The AI and ML community continues to grow rapidly. Here are key conferences to watch in the coming years.

NeurIPS 2026

  • Dates: December 6–12, 2026
  • Location: Sydney, Australia
  • Focus: Neural information processing, deep learning, and AI safety

ICML 2026

  • Dates: July 6–11, 2026
  • Location: COEX Convention & Exhibition Center, Seoul, South Korea
  • Focus: Machine learning theory, algorithms, and applications

ICLR 2027

  • Dates: TBD
  • Location: TBD
  • Focus: Deep learning representations and optimization

CVPR 2027

  • Dates: TBD
  • Location: TBD
  • Focus: Computer vision and pattern recognition

Historical Archive

2025

Defining Theme: The rise of multimodal AI and agentic systems.
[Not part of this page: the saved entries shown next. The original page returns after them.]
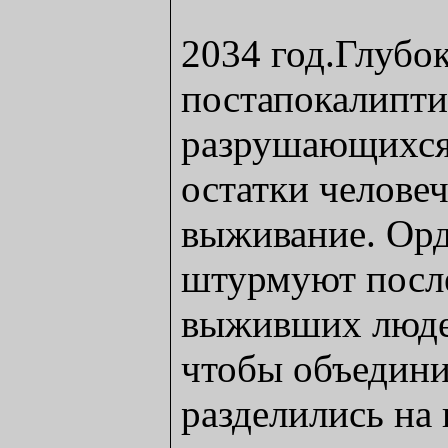
2034 год.Глубо
постапокалипти
разрушающихся 
остатки человеч
выживание. Ор
штурмуют посл
выживших людей
чтобы объедини
разделились н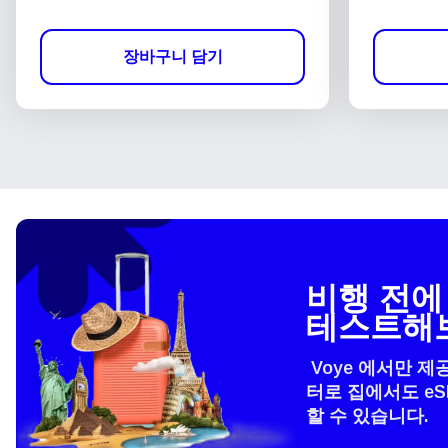
장바구니 담기
비행 전에 
테스트해
Voye 에서만 제
터로 집에서도 e
할 수 있습니다.
언어
How 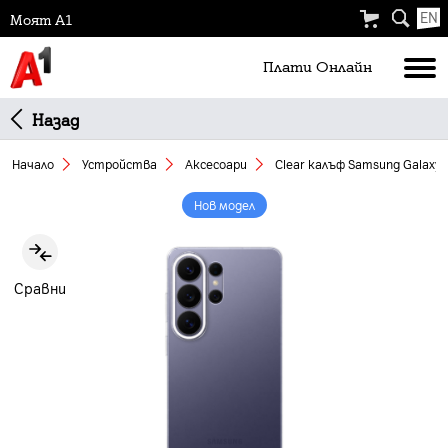
EN
Моят А1
Плати Oнлайн
Назад
Начало
Устройства
Аксесоари
Clear калъф Samsung Galaxy 
Нов модел
Slide 1 of 4
Сравни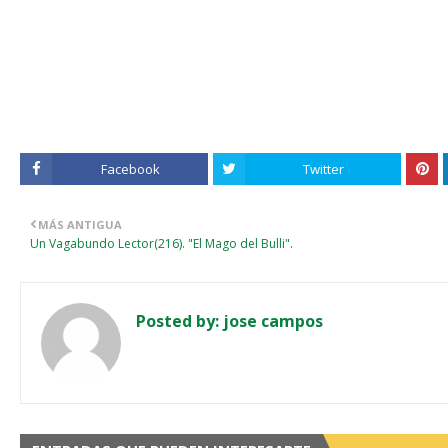
Facebook
Twitter
MÁS ANTIGUA
Un Vagabundo Lector(216). "El Mago del Bulli".
Posted by:
jose campos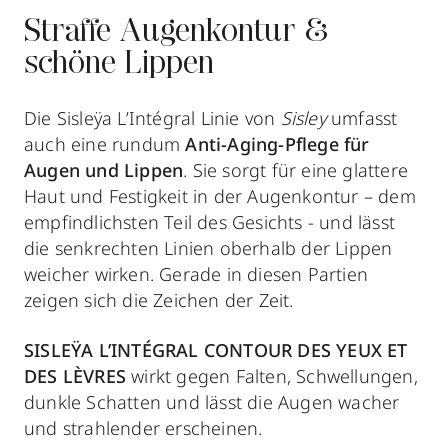
Straffe Augenkontur &
schöne Lippen
Die Sisleÿa L’Intégral Linie von
Sisley
umfasst
auch eine rundum
Anti-Aging-Pflege für
Augen und Lippen
. Sie sorgt für eine glattere
Haut und Festigkeit in der Augenkontur – dem
empfindlichsten Teil des Gesichts - und lässt
die senkrechten Linien oberhalb der Lippen
weicher wirken. Gerade in diesen Partien
zeigen sich die Zeichen der Zeit.
SISLEŸA L’INTÉGRAL CONTOUR DES YEUX ET
DES LÈVRES
wirkt gegen Falten, Schwellungen,
dunkle Schatten und lässt die Augen wacher
und strahlender erscheinen.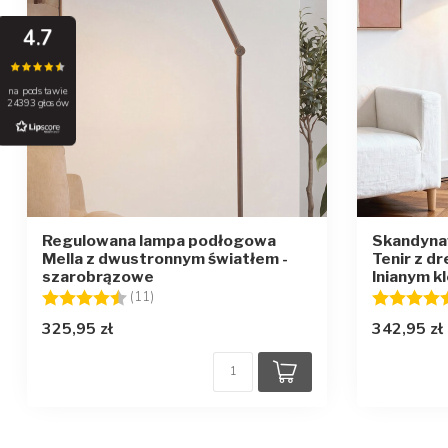
4.7
na podstawie
24393 głosów
Regulowana lampa podłogowa
Skandyna
Mella z dwustronnym światłem -
Tenir z d
szarobrązowe
lnianym k
Ocena:
4.8 na 5 gwiazdek
Ocena:
(11)
325,95 zł
342,95 zł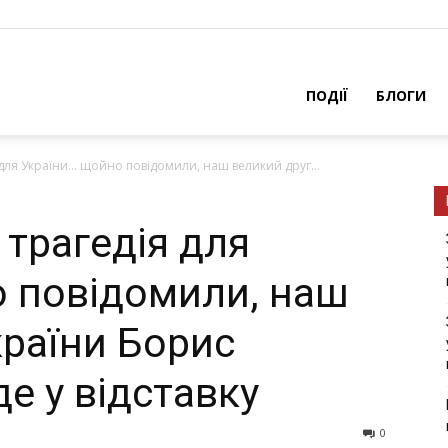
ПОДІЇ
БЛОГИ
я для України… щойно повідомили, наш великий друг...
 трагедія для
 повідомили, наш
країни Борис
е у відставку
0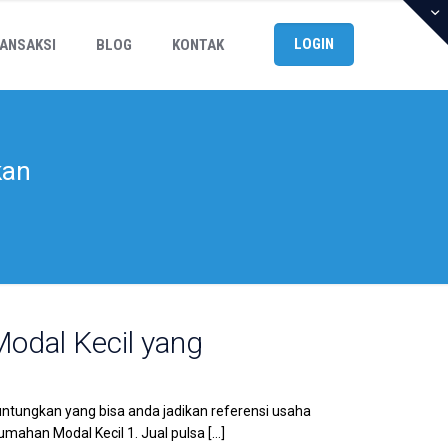
LOGIN
ANSAKSI
BLOG
KONTAK
kan
odal Kecil yang
ntungkan yang bisa anda jadikan referensi usaha
mahan Modal Kecil 1. Jual pulsa
[…]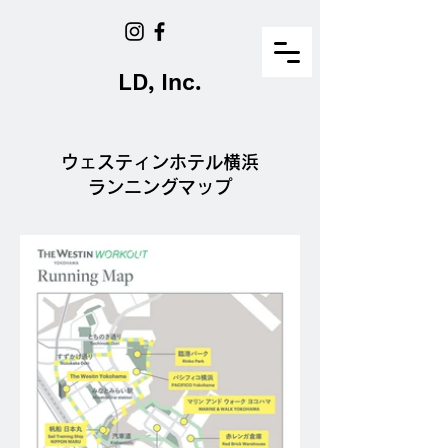
LD, Inc.
ウェスティンホテル横浜
ランニングマップ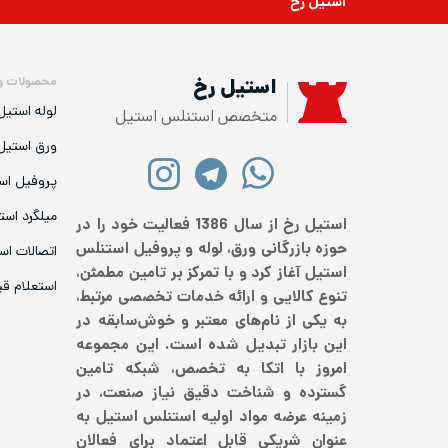
استیل رخ
محصولات و
استیل رخ
لوله استیل
متخصص استنلس استیل
ورق استیل
پروفیل اس
میلگرد است
استیل رخ از سال 1386 فعالیت خود را در
حوزه بازرگانی ورق، لوله و پروفیل استنلس
اتصالات اس
استیل آغاز کرد و با تمرکز بر تامین مطمئن،
استعلام ق
تنوع کالایی و ارائه خدمات تخصصی مرتبط،
به یکی از نام‌های معتبر و خوش‌سابقه در
این بازار تبدیل شده است. این مجموعه
امروز با اتکا به تخصص، شبکه تامین
گسترده و شناخت دقیق نیاز صنعت، در
زمینه عرضه مواد اولیه استنلس استیل به
عنوان شریکی قابل اعتماد برای فعالان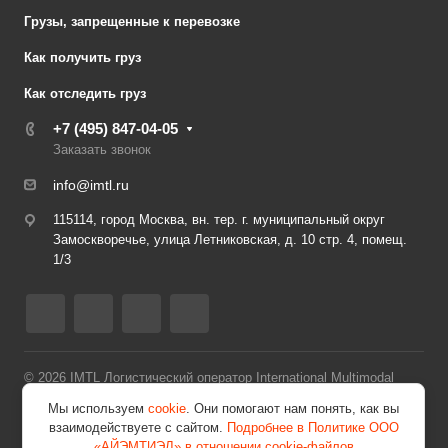
Грузы, запрещенные к перевозке
Как получить груз
Как отследить груз
+7 (495) 847-04-05
Заказать звонок
info@imtl.ru
115114, город Москва, вн. тер. г. муниципальный округ
Замоскворечье, улица Летниковская, д. 10 стр. 4, помещ.
1/3
© 2026 IMTL Логистический оператор International Multimodal
Transport Logistic
Мы используем
cookie
. Они помогают нам понять, как вы
взаимодействуете с сайтом.
Подробнее в Политике ООО
Политика по обработке и защите персональных данных
«АЙЭМТИЭЛ» в отношении cookie-файлов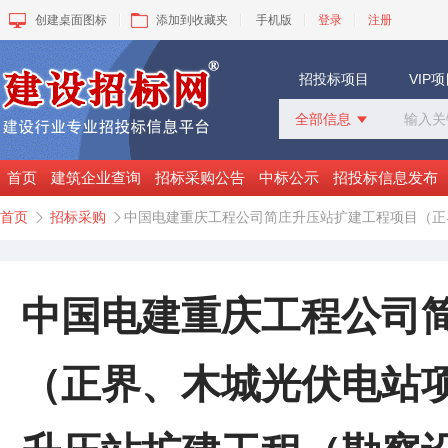
创建桌面图标
添加到收藏夹
手机版
登录
注册
招投标项目
VIP
全部信息

全部信息
招标采购
首页
建筑企业查询
招标采购公告
中标公示
招投标信息发布
中标公示
首页
招标采购
中国电建重庆工程公司简庄升压站扩建工程项目（正


变更公告
拟建工程
建设快讯
VIP项目
中国电建重庆工程公司
询价采购
谈判采购
（正界、木城光伏电站项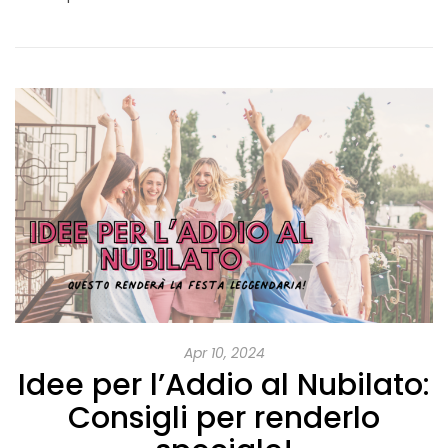
Apr 10, 2024
Idee per l’Addio al Nubilato:
Consigli per renderlo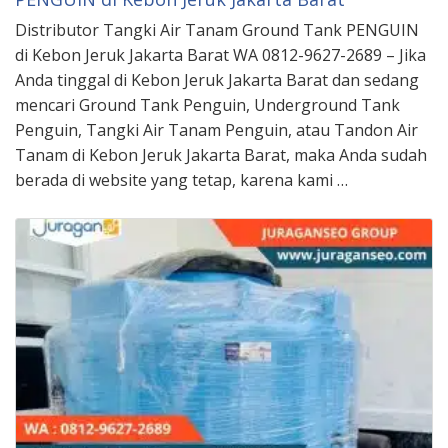
Distributor Tangki Air Tanam Ground Tank PENGUIN
di Kebon Jeruk Jakarta Barat WA 0812-9627-2689 – Jika
Anda tinggal di Kebon Jeruk Jakarta Barat dan sedang
mencari Ground Tank Penguin, Underground Tank
Penguin, Tangki Air Tanam Penguin, atau Tandon Air
Tanam di Kebon Jeruk Jakarta Barat, maka Anda sudah
berada di website yang tetap, karena kami …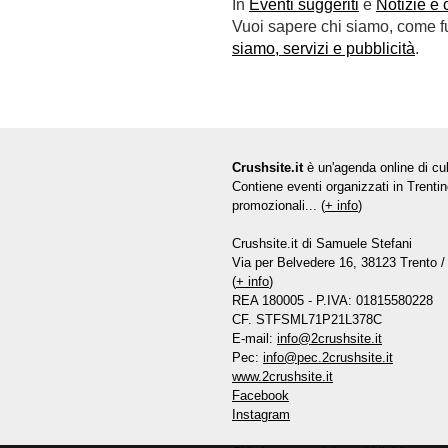
In
Eventi suggeriti
e
Notizie e 
Vuoi sapere chi siamo, come fun
siamo, servizi e pubblicità
.
Crushsite.it
è un'agenda online di cul
Contiene eventi organizzati in Trentin
promozionali... (
+ info
)
Crushsite.it di Samuele Stefani
Via per Belvedere 16, 38123 Trento / 
(
+ info
)
REA 180005 - P.IVA: 01815580228
CF. STFSML71P21L378C
E-mail:
info@2crushsite.it
Pec:
info@pec.2crushsite.it
www.2crushsite.it
Facebook
Instagram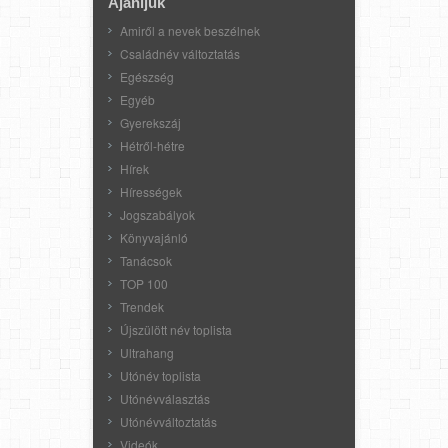
Ajánljuk
Amiről a nevek beszélnek
Családnév változtatás
Egészség
Egyéb
Gyerekszáj
Hétről-hétre
Hírek
Hírességek
Jogszabályok
Könyvajánló
Tanácsok
TOP 100
Trendek
Újszülött név toplista
Ultrahang
Utónév toplista
Utónévválasztás
Utónévváltoztatás
Videók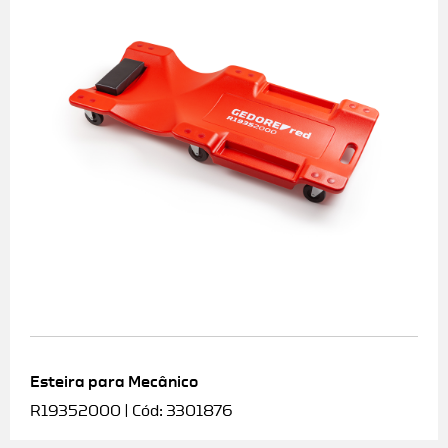
Esteira para Mecânico
R19352000 | Cód: 3301876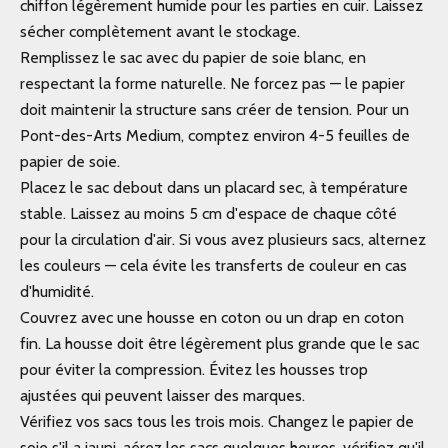
chiffon légèrement humide pour les parties en cuir. Laissez
sécher complètement avant le stockage.
Remplissez le sac avec du papier de soie blanc, en
respectant la forme naturelle. Ne forcez pas — le papier
doit maintenir la structure sans créer de tension. Pour un
Pont-des-Arts Medium, comptez environ 4-5 feuilles de
papier de soie.
Placez le sac debout dans un placard sec, à température
stable. Laissez au moins 5 cm d'espace de chaque côté
pour la circulation d'air. Si vous avez plusieurs sacs, alternez
les couleurs — cela évite les transferts de couleur en cas
d'humidité.
Couvrez avec une housse en coton ou un drap en coton
fin. La housse doit être légèrement plus grande que le sac
pour éviter la compression. Évitez les housses trop
ajustées qui peuvent laisser des marques.
Vérifiez vos sacs tous les trois mois. Changez le papier de
soie s'il a jauni, aérez les sacs quelques heures, vérifiez qu'il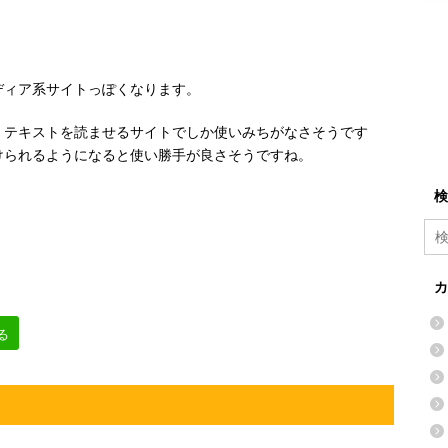
ディア系サイトっぽくなります。
、テキストを読ませるサイトでしか使いみちがなさそうです
けられるようになると使い勝手が良さそうですね。
検
カ
る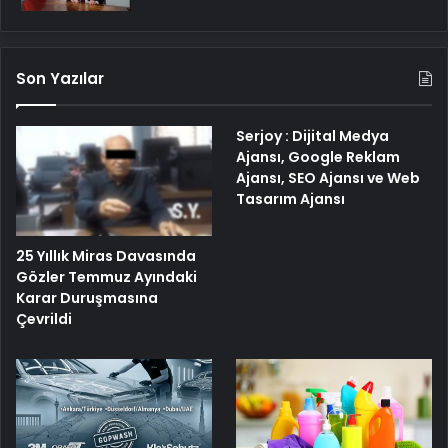
Son Yazılar
Serjoy : Dijital Medya
Ajansı, Google Reklam
Ajansı, SEO Ajansı ve Web
Tasarım Ajansı
25 Yıllık Miras Davasında
Gözler Temmuz Ayındaki
Karar Duruşmasına
Çevrildi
Breakthroughs included advanced models that process text, images, and audio together, plus early agentic frameworks for autonomous decision-making.

2024

Defining Theme: Scaling laws and efficient training. Key papers showed how larger models with better data yield exponential improvements, alongside techniques for training on limited compute.

2023

Defining Theme: The explosion of large language models. GPT-4 and similar models demonstrated unprecedented capabilities in reasoning, coding, and creativity, sparking debates on AI safety and alignment.

2022

Defining Theme: Transformers and self-supervised learning. Models like BERT and GPT-3 dominated, with advances in pre-training on massive datasets without labeled data.

2021

Defining Theme: Deep learning for vision and language. CLIP and DALL-E showed how joint training on images and text unlocks new applications in generation and understanding.

2020

Defining Theme: Adaptation to virtual formats. The pandemic forced conferences online, leading to innovations in virtual collaboration and broader accessibility.

2019

Defining Theme: GANs and adversarial learning. Generative adversarial networks reached maturity, enabling realistic image synthesis and opening doors to unsupervised learning.